Towards the end of the play, we saw more of the almost Macchiavellian role of the producer and writers. When the writers considered they had exhausted all possibilities for comedy, Tom Sloane he made sure that they continued with what was, after all, an established ratings-winner. After many series, Galton and Simpson knowingly began to mine an increasingly sensitive seam of material which became classic comedy, but was very personal to the performers.

This was particularly demonstrated when Harold wished to become an actor and in scenes such as his Marlon Brando “I could have been a contender” speech in the taxi from On the Waterfront. This was capped by Brambell’s insensitive: “Is it me?” and Corbett’s anguished response: “It’s always going to be you.”

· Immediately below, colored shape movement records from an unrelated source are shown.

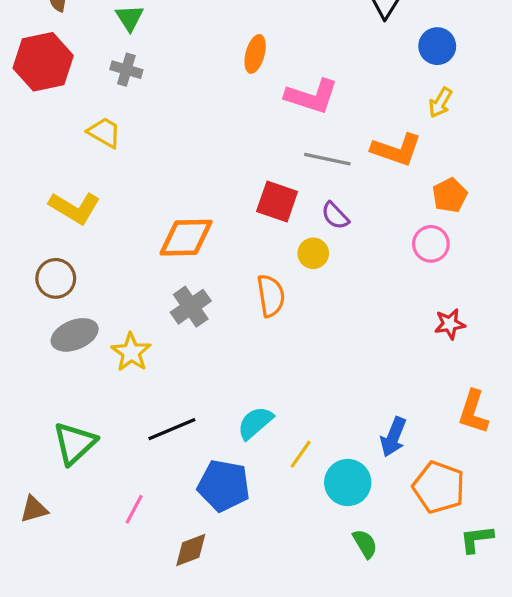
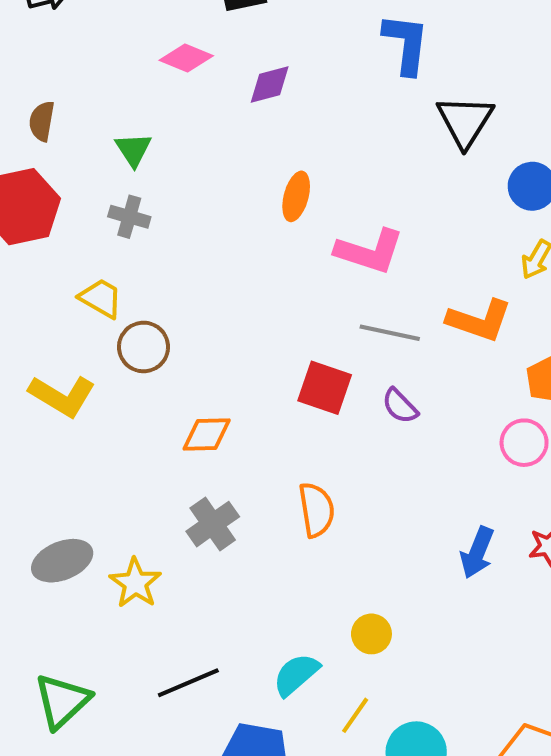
orange diamond: (186, 238) -> (207, 434), size x0.7
yellow circle: (313, 253) -> (371, 634), moved
brown circle: (56, 278) -> (144, 347), moved
blue arrow: (393, 437) -> (477, 553), moved

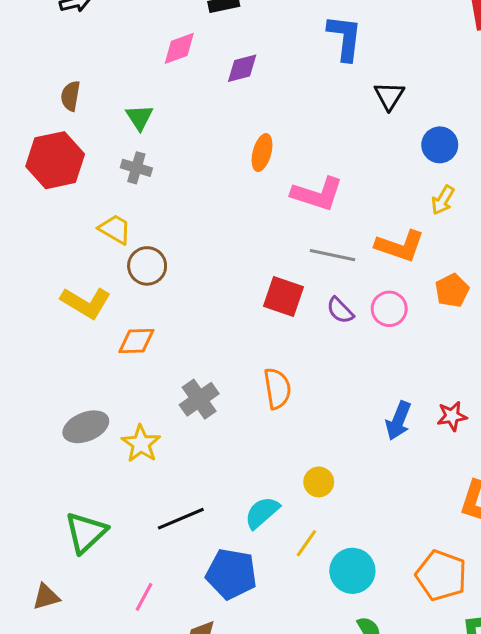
pink diamond: (186, 58) -> (179, 48), turned -42
black triangle: (465, 121) -> (389, 96), size x0.7
orange diamond: (207, 434) -> (136, 341), moved
pink circle: (524, 443) -> (389, 309), moved

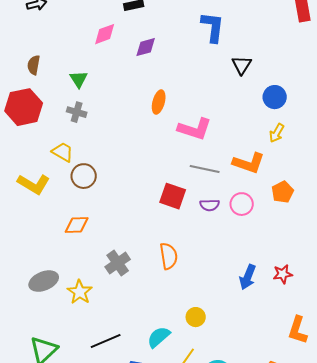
yellow L-shape: (86, 303) -> (34, 184), moved
purple semicircle: (340, 310) -> (210, 205), turned -48

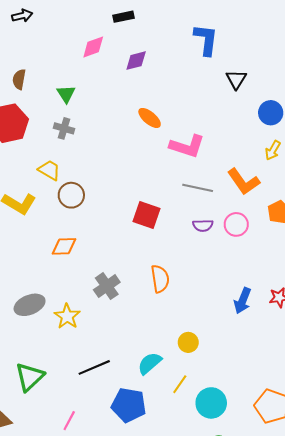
orange ellipse: (159, 102) -> (150, 118), turned -65
orange L-shape: (249, 163) -> (244, 182), turned 36
red square: (173, 196) -> (146, 215), moved

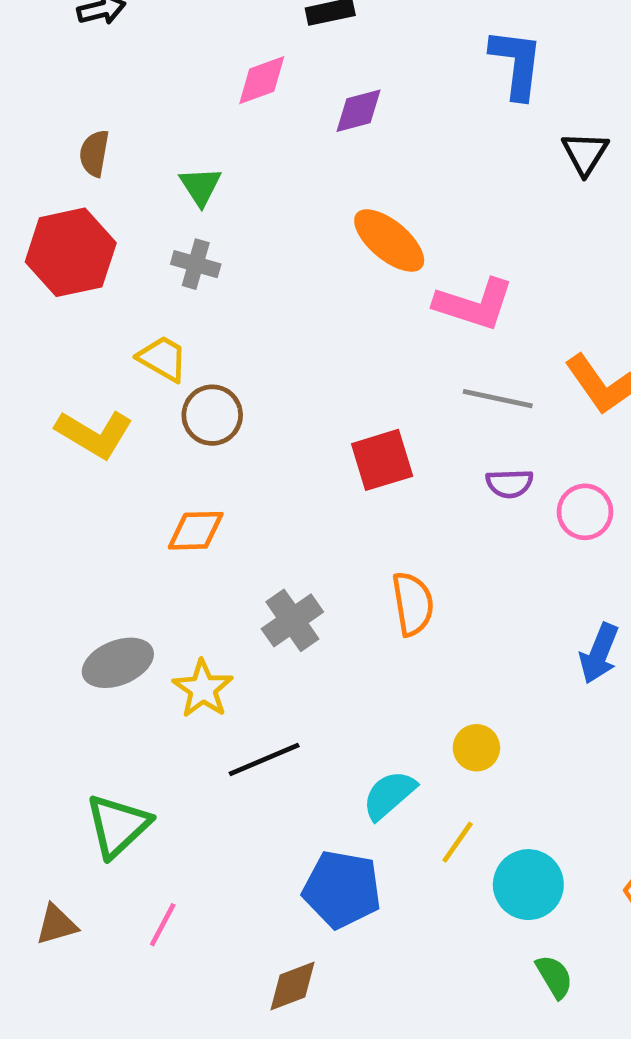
orange ellipse: (150, 118) -> (389, 241), size x1.4
red square: (146, 215) -> (382, 460), turned -36
pink circle: (236, 224) -> (585, 512), moved
black line: (94, 367) -> (264, 760), moved
pink line: (69, 421) -> (163, 925), moved

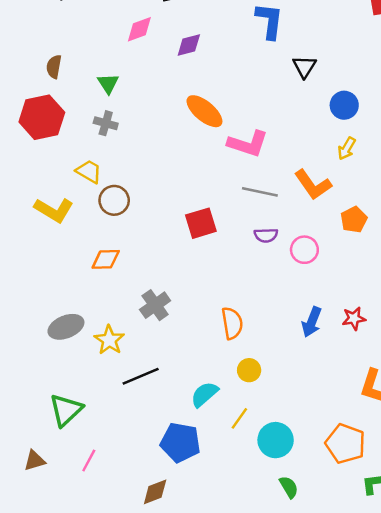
orange semicircle: (413, 604) -> (232, 323), moved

The exchange of glances between Galton and Simpson during this scene showed that all concerned were well aware how much it touched upon open wounds. In this instance the adjective “visceral” could accurately be applied to the outwardly comic exchanges they had written.

We also saw Harold leaving the local theatre being asked by a young boy brandishing an autograph book if he was an actor. Harold replied desolately that he will only ever be a rag and bone man. That one line encapsulated Harry H Corbett’s fate as a performer and perhaps the true meaning of the Curse of Steptoe. Corbett had entered into a Faustian pact; he had achieved huge international fame overnight at the cost of, what he considered, his artistic soul. Tragically, he never really seemed fully to enjoy the upside.

A couple of small moments in the piece demonstrate subtle writing. Brambell was asked if he enjoyed his holiday in Hong Kong. He confirmed he did bring back some pretty little things for the flat. Again looks were exchanged between the knowing Galton and Simpson. In the brief wordless penultimate scene we saw Brambell returning to his flat where the door was opened and he was kissed and handed a gin and tonic by a Chinese male.

Similarly, when Corbett was walking down a BBC corridor, on his way to bring the purgatory of Steptoe and Son to an end for good, he glanced at a large framed photograph on the wall of Geilgud as Hamlet, the embodiment of what his career might have been.

His subsequent terse but gentle conversation with Brambell was perfect in the way it conveyed sincere and tired resignation: “Let’s not do this anymore” to which Wilfrid simply replied “Alright”. Brambell responded to Corbett’s final “Good-bye, father” spoken in Harold’s voice with “Fuck ‘orf”, which he managed to say with a good-natured warmth entirely absent from every single one of their earlier dealings.

Although the tone of the piece was consistently bleak, one wonders if Corbett’s late fatherhood and Brambell’s companion, possibly from Hong Kong, brought happiness and contentment that was only hinted at.

Our parting impression of Harry H Corbett was a 'phone call to his agent. Neither actor had worked much since the last series. After panto’, all that was on offer was a stage version of Steptoe and Son touring Australia and they already had Wilfrid on board.

Corbett’s eyes conveyed the abject realisation that, like Harold and Albert, he and Brambell would be trapped, shackled together for all eternity. As he commented when waiting for the tardy Wilfrid to arrive at the very first read-through for the Comedy Playhouse pilot all those years ago, it was just like "Waiting for Godot".

In the end it seemed that Harry H Corbett and Wilfrid Brambell were destined to continue to play their own desperate version of Vladimir and Estragon until the final curtain came down.